» **Work to be completed**:
All of the data that follows is to be written out exactly, with images excluded.

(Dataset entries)
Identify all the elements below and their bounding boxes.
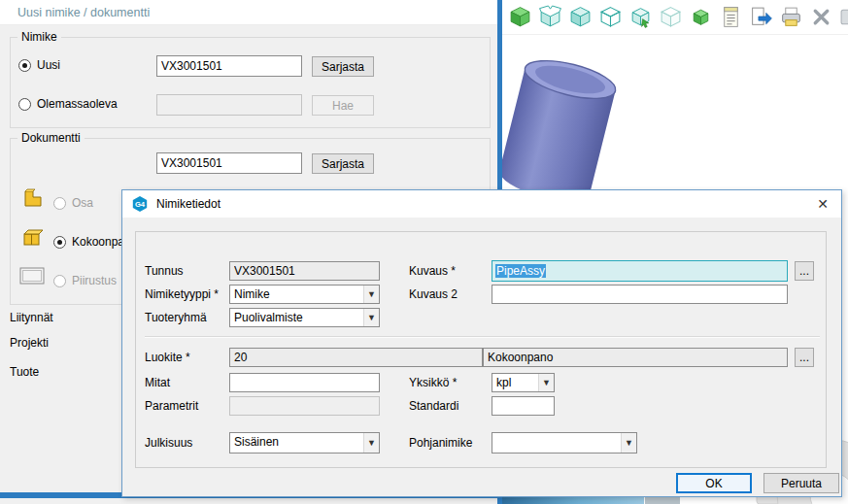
g4-logo-icon: G4 bbox=[131, 195, 149, 213]
kuvaus2-field[interactable] bbox=[492, 285, 788, 304]
julkisuus-select[interactable]: Sisäinen ▼ bbox=[229, 432, 380, 454]
sarjasta-button-2[interactable]: Sarjasta bbox=[312, 153, 374, 174]
radio-dot-olemassaoleva[interactable] bbox=[18, 98, 31, 111]
new-item-dialog-titlebar[interactable]: Uusi nimike / dokumentti bbox=[0, 0, 497, 25]
dokumentti-group-label: Dokumentti bbox=[17, 131, 85, 145]
radio-osa: Osa bbox=[53, 196, 93, 210]
kuvaus-selected-text: PipeAssy bbox=[495, 264, 546, 278]
radio-dot-osa bbox=[53, 197, 66, 210]
item-details-dialog: G4 Nimiketiedot ✕ Tunnus Kuvaus * PipeAs… bbox=[121, 189, 842, 497]
green-cube-icon[interactable] bbox=[508, 5, 532, 29]
ok-button[interactable]: OK bbox=[676, 473, 752, 493]
radio-olemassaoleva[interactable]: Olemassaoleva bbox=[18, 97, 118, 111]
chevron-down-icon: ▼ bbox=[621, 433, 636, 453]
svg-text:G4: G4 bbox=[135, 200, 146, 209]
new-item-id-field[interactable] bbox=[156, 55, 302, 77]
tuoteryhma-label: Tuoteryhmä bbox=[145, 311, 207, 324]
radio-uusi-label: Uusi bbox=[37, 58, 60, 72]
shaded-box-icon[interactable] bbox=[568, 5, 593, 29]
chevron-down-icon: ▼ bbox=[363, 286, 379, 303]
sarjasta-button[interactable]: Sarjasta bbox=[312, 56, 374, 77]
chevron-down-icon: ▼ bbox=[538, 374, 554, 391]
nimike-groupbox: Nimike Uusi Sarjasta Olemassaoleva Hae bbox=[10, 37, 491, 128]
luokite-name-field[interactable] bbox=[483, 348, 788, 367]
cancel-button[interactable]: Peruuta bbox=[763, 473, 839, 493]
pale-box-icon[interactable] bbox=[659, 5, 683, 29]
parametrit-field bbox=[229, 396, 380, 416]
radio-olemassaoleva-label: Olemassaoleva bbox=[37, 97, 118, 111]
radio-piirustus-label: Piirustus bbox=[72, 274, 117, 287]
yksikko-select[interactable]: kpl ▼ bbox=[492, 373, 555, 392]
radio-piirustus: Piirustus bbox=[53, 274, 117, 287]
outline-box-icon[interactable] bbox=[598, 5, 623, 29]
kuvaus-browse-button[interactable]: ... bbox=[795, 261, 814, 281]
kuvaus-field[interactable]: PipeAssy bbox=[492, 260, 788, 282]
pipe-model bbox=[478, 21, 662, 191]
parametrit-label: Parametrit bbox=[145, 399, 198, 413]
radio-dot-kokoonpano[interactable] bbox=[53, 236, 66, 249]
tuote-label: Tuote bbox=[10, 365, 39, 379]
printer-icon[interactable] bbox=[779, 5, 803, 29]
chevron-down-icon: ▼ bbox=[363, 309, 379, 326]
clipped-icon[interactable] bbox=[839, 5, 848, 29]
existing-item-field bbox=[156, 94, 302, 116]
nimiketyyppi-label: Nimiketyyppi * bbox=[145, 287, 219, 301]
chevron-down-icon: ▼ bbox=[363, 433, 379, 453]
open-box-icon[interactable] bbox=[538, 5, 562, 29]
close-icon[interactable]: ✕ bbox=[808, 192, 837, 216]
assembly-icon bbox=[20, 226, 46, 251]
delete-icon[interactable] bbox=[809, 5, 833, 29]
drawing-icon bbox=[18, 265, 46, 289]
sheet-icon[interactable] bbox=[719, 5, 743, 29]
hae-button: Hae bbox=[312, 95, 374, 116]
separator bbox=[145, 336, 820, 338]
luokite-label: Luokite * bbox=[145, 351, 190, 364]
nimiketyyppi-select[interactable]: Nimike ▼ bbox=[229, 285, 380, 304]
radio-dot-uusi[interactable] bbox=[18, 59, 31, 72]
julkisuus-label: Julkisuus bbox=[145, 436, 192, 450]
item-details-titlebar[interactable]: G4 Nimiketiedot ✕ bbox=[122, 190, 841, 218]
export-icon[interactable] bbox=[749, 5, 773, 29]
cad-toolbar bbox=[502, 0, 848, 35]
dialog-title: Uusi nimike / dokumentti bbox=[17, 6, 150, 19]
luokite-browse-button[interactable]: ... bbox=[795, 348, 814, 367]
liitynnat-label: Liitynnät bbox=[10, 311, 53, 324]
tunnus-field[interactable] bbox=[229, 261, 380, 281]
luokite-code-field[interactable] bbox=[229, 348, 483, 367]
document-id-field[interactable] bbox=[156, 152, 302, 174]
standardi-label: Standardi bbox=[409, 399, 458, 413]
nimike-group-label: Nimike bbox=[17, 30, 61, 44]
arrow-box-icon[interactable] bbox=[628, 5, 653, 29]
part-icon bbox=[20, 187, 46, 212]
projekti-label: Projekti bbox=[10, 336, 49, 350]
small-green-cube-icon[interactable] bbox=[689, 5, 713, 29]
tunnus-label: Tunnus bbox=[145, 264, 184, 278]
radio-uusi[interactable]: Uusi bbox=[18, 58, 60, 72]
yksikko-label: Yksikkö * bbox=[409, 376, 457, 389]
radio-osa-label: Osa bbox=[72, 196, 93, 210]
pohjanimike-select[interactable]: ▼ bbox=[492, 432, 637, 454]
mitat-label: Mitat bbox=[145, 376, 170, 389]
tuoteryhma-select[interactable]: Puolivalmiste ▼ bbox=[229, 308, 380, 327]
dialog-title: Nimiketiedot bbox=[156, 197, 220, 211]
mitat-field[interactable] bbox=[229, 373, 380, 392]
radio-dot-piirustus bbox=[53, 275, 66, 287]
pohjanimike-label: Pohjanimike bbox=[409, 436, 472, 450]
kuvaus-label: Kuvaus * bbox=[409, 264, 456, 278]
standardi-field[interactable] bbox=[492, 396, 555, 416]
app-window: Uusi nimike / dokumentti Nimike Uusi Sar… bbox=[0, 0, 848, 504]
kuvaus2-label: Kuvaus 2 bbox=[409, 287, 458, 301]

» **Result below**:
Identify all the elements below and their bounding boxes.
g4-logo-icon: G4 bbox=[131, 195, 149, 213]
kuvaus2-field[interactable] bbox=[492, 285, 788, 304]
julkisuus-select[interactable]: Sisäinen ▼ bbox=[229, 432, 380, 454]
sarjasta-button-2[interactable]: Sarjasta bbox=[312, 153, 374, 174]
radio-dot-olemassaoleva[interactable] bbox=[18, 98, 31, 111]
new-item-dialog-titlebar[interactable]: Uusi nimike / dokumentti bbox=[0, 0, 497, 25]
dokumentti-group-label: Dokumentti bbox=[17, 131, 85, 145]
radio-osa: Osa bbox=[53, 196, 93, 210]
kuvaus-selected-text: PipeAssy bbox=[495, 264, 546, 278]
radio-dot-osa bbox=[53, 197, 66, 210]
item-details-dialog: G4 Nimiketiedot ✕ Tunnus Kuvaus * PipeAs… bbox=[121, 189, 842, 497]
green-cube-icon[interactable] bbox=[508, 5, 532, 29]
ok-button[interactable]: OK bbox=[676, 473, 752, 493]
radio-olemassaoleva[interactable]: Olemassaoleva bbox=[18, 97, 118, 111]
chevron-down-icon: ▼ bbox=[621, 433, 636, 453]
svg-text:G4: G4 bbox=[135, 200, 146, 209]
new-item-id-field[interactable] bbox=[156, 55, 302, 77]
tuoteryhma-label: Tuoteryhmä bbox=[145, 311, 207, 324]
radio-uusi-label: Uusi bbox=[37, 58, 60, 72]
shaded-box-icon[interactable] bbox=[568, 5, 593, 29]
chevron-down-icon: ▼ bbox=[363, 286, 379, 303]
sarjasta-button[interactable]: Sarjasta bbox=[312, 56, 374, 77]
chevron-down-icon: ▼ bbox=[538, 374, 554, 391]
nimike-groupbox: Nimike Uusi Sarjasta Olemassaoleva Hae bbox=[10, 37, 491, 128]
luokite-name-field[interactable] bbox=[483, 348, 788, 367]
cancel-button[interactable]: Peruuta bbox=[763, 473, 839, 493]
pale-box-icon[interactable] bbox=[659, 5, 683, 29]
parametrit-field bbox=[229, 396, 380, 416]
radio-olemassaoleva-label: Olemassaoleva bbox=[37, 97, 118, 111]
radio-piirustus-label: Piirustus bbox=[72, 274, 117, 287]
yksikko-select[interactable]: kpl ▼ bbox=[492, 373, 555, 392]
radio-piirustus: Piirustus bbox=[53, 274, 117, 287]
outline-box-icon[interactable] bbox=[598, 5, 623, 29]
kuvaus-browse-button[interactable]: ... bbox=[795, 261, 814, 281]
kuvaus-field[interactable]: PipeAssy bbox=[492, 260, 788, 282]
pipe-model bbox=[478, 21, 662, 191]
parametrit-label: Parametrit bbox=[145, 399, 198, 413]
radio-dot-kokoonpano[interactable] bbox=[53, 236, 66, 249]
tuote-label: Tuote bbox=[10, 365, 39, 379]
printer-icon[interactable] bbox=[779, 5, 803, 29]
chevron-down-icon: ▼ bbox=[363, 309, 379, 326]
clipped-icon[interactable] bbox=[839, 5, 848, 29]
existing-item-field bbox=[156, 94, 302, 116]
nimiketyyppi-label: Nimiketyyppi * bbox=[145, 287, 219, 301]
chevron-down-icon: ▼ bbox=[363, 433, 379, 453]
open-box-icon[interactable] bbox=[538, 5, 562, 29]
close-icon[interactable]: ✕ bbox=[808, 192, 837, 216]
assembly-icon bbox=[20, 226, 46, 251]
delete-icon[interactable] bbox=[809, 5, 833, 29]
drawing-icon bbox=[18, 265, 46, 289]
sheet-icon[interactable] bbox=[719, 5, 743, 29]
hae-button: Hae bbox=[312, 95, 374, 116]
separator bbox=[145, 336, 820, 338]
luokite-label: Luokite * bbox=[145, 351, 190, 364]
nimiketyyppi-select[interactable]: Nimike ▼ bbox=[229, 285, 380, 304]
radio-dot-uusi[interactable] bbox=[18, 59, 31, 72]
julkisuus-label: Julkisuus bbox=[145, 436, 192, 450]
item-details-titlebar[interactable]: G4 Nimiketiedot ✕ bbox=[122, 190, 841, 218]
export-icon[interactable] bbox=[749, 5, 773, 29]
cad-toolbar bbox=[502, 0, 848, 35]
dialog-title: Uusi nimike / dokumentti bbox=[17, 6, 150, 19]
luokite-browse-button[interactable]: ... bbox=[795, 348, 814, 367]
liitynnat-label: Liitynnät bbox=[10, 311, 53, 324]
tunnus-field[interactable] bbox=[229, 261, 380, 281]
luokite-code-field[interactable] bbox=[229, 348, 483, 367]
document-id-field[interactable] bbox=[156, 152, 302, 174]
standardi-label: Standardi bbox=[409, 399, 458, 413]
nimike-group-label: Nimike bbox=[17, 30, 61, 44]
arrow-box-icon[interactable] bbox=[628, 5, 653, 29]
part-icon bbox=[20, 187, 46, 212]
projekti-label: Projekti bbox=[10, 336, 49, 350]
small-green-cube-icon[interactable] bbox=[689, 5, 713, 29]
tunnus-label: Tunnus bbox=[145, 264, 184, 278]
radio-uusi[interactable]: Uusi bbox=[18, 58, 60, 72]
yksikko-label: Yksikkö * bbox=[409, 376, 457, 389]
radio-osa-label: Osa bbox=[72, 196, 93, 210]
pohjanimike-select[interactable]: ▼ bbox=[492, 432, 637, 454]
mitat-label: Mitat bbox=[145, 376, 170, 389]
tuoteryhma-select[interactable]: Puolivalmiste ▼ bbox=[229, 308, 380, 327]
dialog-title: Nimiketiedot bbox=[156, 197, 220, 211]
mitat-field[interactable] bbox=[229, 373, 380, 392]
radio-dot-piirustus bbox=[53, 275, 66, 287]
pohjanimike-label: Pohjanimike bbox=[409, 436, 472, 450]
kuvaus-label: Kuvaus * bbox=[409, 264, 456, 278]
standardi-field[interactable] bbox=[492, 396, 555, 416]
app-window: Uusi nimike / dokumentti Nimike Uusi Sar… bbox=[0, 0, 848, 504]
kuvaus2-label: Kuvaus 2 bbox=[409, 287, 458, 301]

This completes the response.